See...they were dealing with perceptions that were 25 years old, and afraid to deal with perceptions that were au currant. Skinheaded males, and butchy women, were too new for them to wrap their heads around and come up with a corporate response to. So they didn't have a "dress code policy" that dealt with them.
I had an employee who was, I must say in honesty, neither exceptionally good nor exceptionally bad. He was just average. But he was dependable. He never called in sick, and as a front line manager, I appreciated that. He didn't blow out his work in record time, but he wasn't a slow assed laggard, either. And his customers liked him. I never, ever, got a single complaint on the guy. Sometimes you can have a real go-getter who, in his haste, rubs somebody the wrong way.
Anyway, we had a Christmas Party one year, and he was a drummer in a rock band at night, and he shows up just like he is. (At work, he always wore a baseball type cap that was part of the company provided uniform, and under which he pinned his long hair...nobody really knew he had long hair) His hair came down to the middle of his back, and everyone at the party saw it, and HR was notified. I got a call from HR, saying he either had to cut his hair or I had to terminate him.
So...what do I do?
I called him into my office. His name was Angel...he was of Mexican-American descent. I told him the fix that both he and I were in, and I said to him..."Look, I think I can get you out of this, if you trust me here." "Do you trust me?"
He said yeah...
So I told him my plan. I said that I would write a letter on his behalf, but he would have to read it over and agree to it and sign it and claim it was his. I knew how HR worked...they shy away from sacred cows and untouchable minorities. My suggestion was that he explain that his long hair was a cultural symbol...a cultural inheritance from both his Mexican Mother and his Indian Father, and that he wore his hair long because it was a cultural tradition handed down from his father, and it was a tradition he felt a personal obligation and desire to honor.

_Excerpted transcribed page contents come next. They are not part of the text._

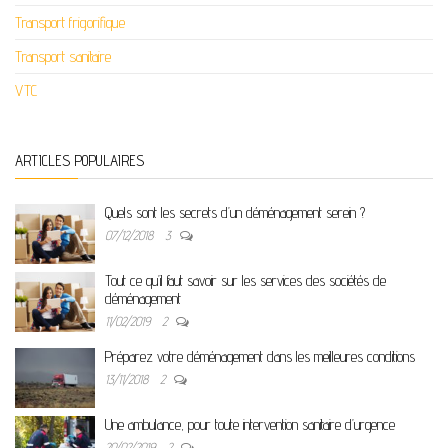
Transport frigorifique
Transport sanitaire
VTC
ARTICLES POPULAIRES
Quels sont les secrets d’un déménagement serein ?
07/12/2018
3
Tout ce qu’il faut savoir sur les services des sociétés de
déménagement
11/02/2019
2
Préparez votre déménagement dans les meilleures conditions
13/11/2018
2
Une ambulance, pour toute intervention sanitaire d’urgence
20/02/2019
2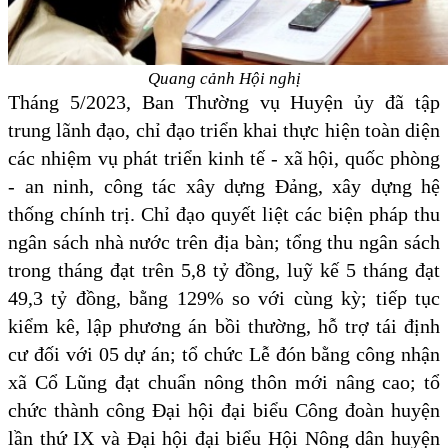
Quang cảnh Hội nghị
Tháng 5/2023, Ban Thường vụ Huyện ủy đã tập
trung lãnh đạo, chỉ đạo triển khai thực hiện toàn diện
các nhiệm vụ phát triển kinh tế - xã hội, quốc phòng
- an ninh, công tác xây dựng Đảng, xây dựng hệ
thống chính trị. Chỉ đạo quyết liệt các biện pháp thu
ngân sách nhà nước trên địa bàn; tổng thu ngân sách
trong tháng đạt trên 5,8 tỷ đồng, luỹ kế 5 tháng đạt
49,3 tỷ đồng, bằng 129% so với cùng kỳ
; tiếp tục
kiểm kê, lập phương án bồi thường, hỗ trợ tái định
cư đối với 05 dự án; tổ chức Lễ đón bằng công nhận
xã Cổ Lũng đạt chuẩn nông thôn mới nâng cao; tổ
chức thành công Đại hội đại biểu Công đoàn huyện
lần thứ IX và Đại hội đại biểu Hội Nông dân huyện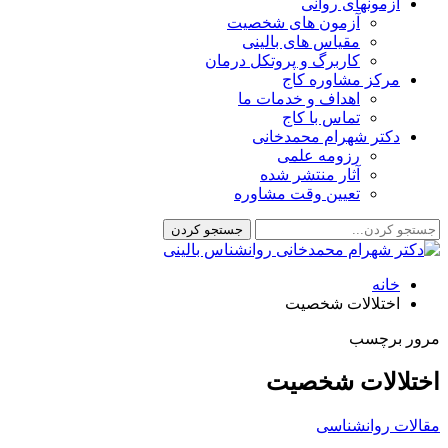
آزمونهای روانی
آزمون های شخصیت
مقیاس های بالینی
کاربرگ و پروتکل درمان
مرکز مشاوره کاج
اهداف و خدمات ما
تماس با کاج
دکتر شهرام محمدخانی
رزومه علمی
آثار منتشر شده
تعیین وقت مشاوره
خانه
اختلالات شخصیت
مرور برچسب
اختلالات شخصیت
مقالات روانشناسی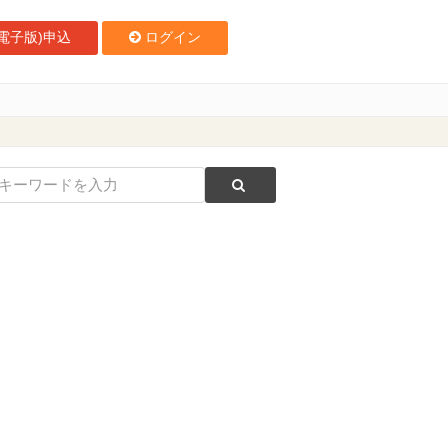
電子版)申込
ログイン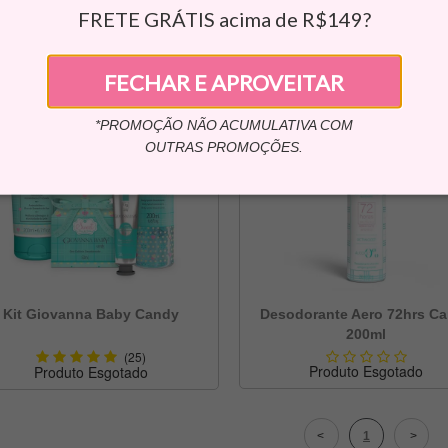
R$ 5,09
FRETE GRÁTIS acima de R$149?
ou 3x de R$ 13,30
FECHAR E APROVEITAR
*PROMOÇÃO NÃO ACUMULATIVA COM
OUTRAS PROMOÇÕES.
Kit Giovanna Baby Candy
Desodorante Aero 72hrs C
200ml
(25)
Produto Esgotado
Produto Esgotado
1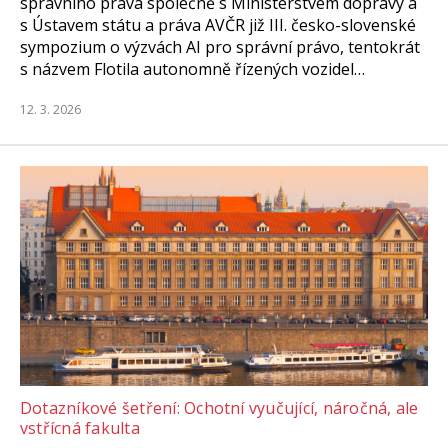
správního práva společně s Ministerstvem dopravy a
s Ústavem státu a práva AVČR již III. česko-slovenské
sympozium o výzvách AI pro správní právo, tentokrát
s názvem Flotila autonomně řízených vozidel…
12. 3. 2026
Dotazníkové šetření: Ochotní vyučující, náročná, ale
vstřícná fakulta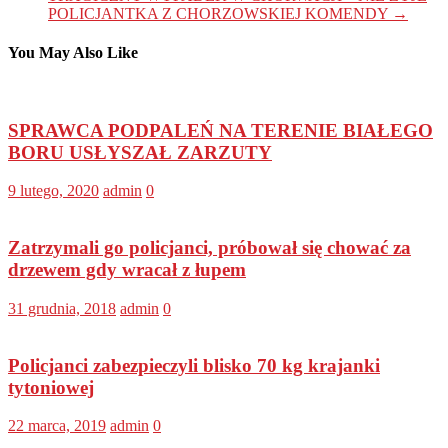
POLICJANTKA Z CHORZOWSKIEJ KOMENDY
→
You May Also Like
SPRAWCA PODPALEŃ NA TERENIE BIAŁEGO
BORU USŁYSZAŁ ZARZUTY
9 lutego, 2020
admin
0
Zatrzymali go policjanci, próbował się chować za
drzewem gdy wracał z łupem
31 grudnia, 2018
admin
0
Policjanci zabezpieczyli blisko 70 kg krajanki
tytoniowej
22 marca, 2019
admin
0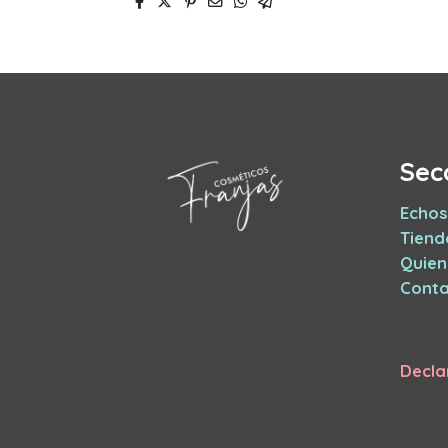
Sec
Echos
Tiend
Quie
Conta
Decla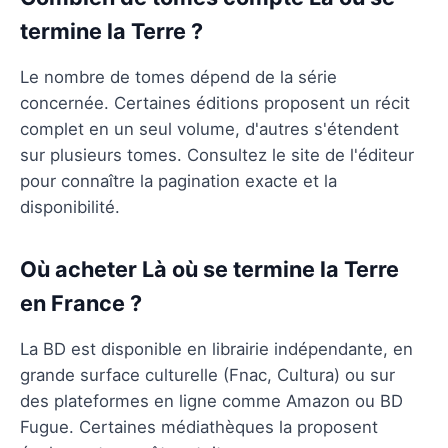
termine la Terre ?
Le nombre de tomes dépend de la série
concernée. Certaines éditions proposent un récit
complet en un seul volume, d'autres s'étendent
sur plusieurs tomes. Consultez le site de l'éditeur
pour connaître la pagination exacte et la
disponibilité.
Où acheter Là où se termine la Terre
en France ?
La BD est disponible en librairie indépendante, en
grande surface culturelle (Fnac, Cultura) ou sur
des plateformes en ligne comme Amazon ou BD
Fugue. Certaines médiathèques la proposent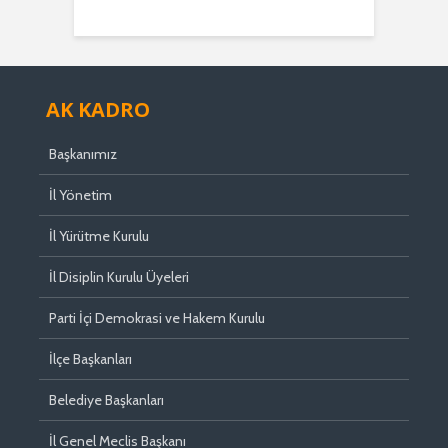
AK KADRO
Başkanımız
İl Yönetim
İl Yürütme Kurulu
İl Disiplin Kurulu Üyeleri
Parti İçi Demokrasi ve Hakem Kurulu
İlçe Başkanları
Belediye Başkanları
İl Genel Meclis Başkanı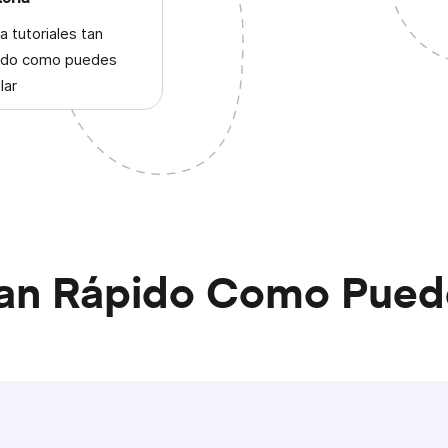
a tutoriales tan
ido como puedes
lar
an Rápido Como Pued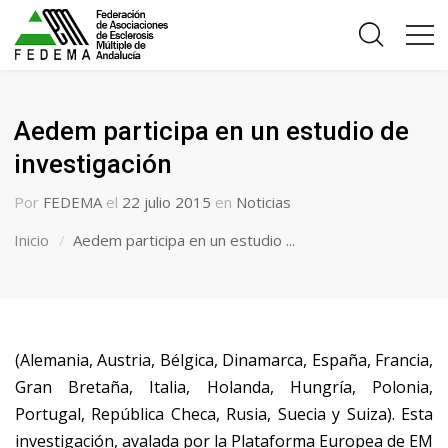
Aedem participa en un estudio de
investigación
Por
FEDEMA
el
22 julio 2015
en
Noticias
Inicio
Aedem participa en un estudio ...
(Alemania, Austria, Bélgica, Dinamarca, España, Francia,
Gran Bretaña, Italia, Holanda, Hungría, Polonia,
Portugal, República Checa, Rusia, Suecia y Suiza). Esta
investigación, avalada por la Plataforma Europea de EM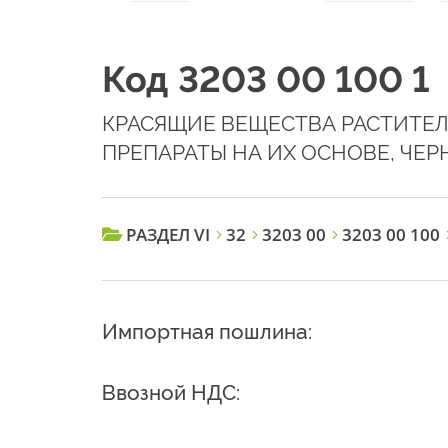
Код 3203 00 100 1
КРАСЯЩИЕ ВЕЩЕСТВА РАСТИТЕ
ПРЕПАРАТЫ НА ИХ ОСНОВЕ, ЧЕРН
РАЗДЕЛ VI
32
3203 00
3203 00 100
Импортная пошлина:
Ввозной НДС: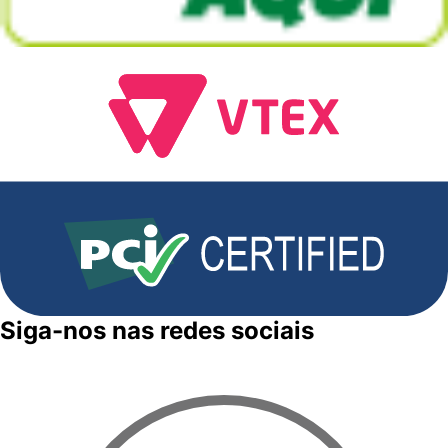
Siga-nos nas redes sociais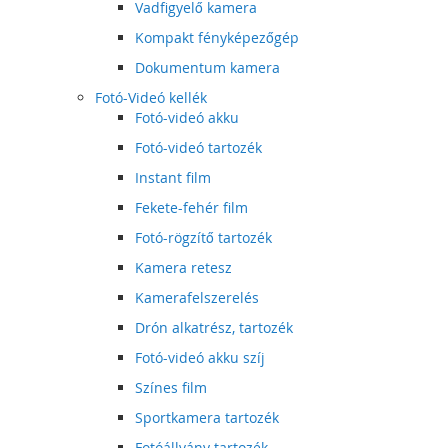
Vadfigyelő kamera
Kompakt fényképezőgép
Dokumentum kamera
Fotó-Videó kellék
Fotó-videó akku
Fotó-videó tartozék
Instant film
Fekete-fehér film
Fotó-rögzítő tartozék
Kamera retesz
Kamerafelszerelés
Drón alkatrész, tartozék
Fotó-videó akku szíj
Színes film
Sportkamera tartozék
Fotóállvány tartozék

My advice to my employee was that this letter would make his long hair a non-issue, and that the cultural tradition he professed to having would make him a virtiually "untouchable" employee. I think "a Bald Eagle" was the exact term I used with him. We had this discussion after work, over beers, and I threw it out there as my best advice...he could take it or not...but if he didn't, he'd either have to cut his hair or quit. He took my advice.
I wrote one helluva letter to HR, which Angel signed his name to after reading it and smiling at me. The letter was forwarded on to HR...and wouldn't you know? They decided not to make an issue of his hair, as long as he continued to pin it up under his hat just like he always had done.
Next Christmas, his hair was even longer.
I'd like to tell you he was a model employee. He wasn't. But he wasn't a pain in the ass, either. And he never caused me any problems.
And the HR departments are full of idiots who don't know the first thing about what it takes to get a job done, or what makes a good employee or a bad one. I was a bad employee, but if I could go back in time, I wouldn't have changed anything.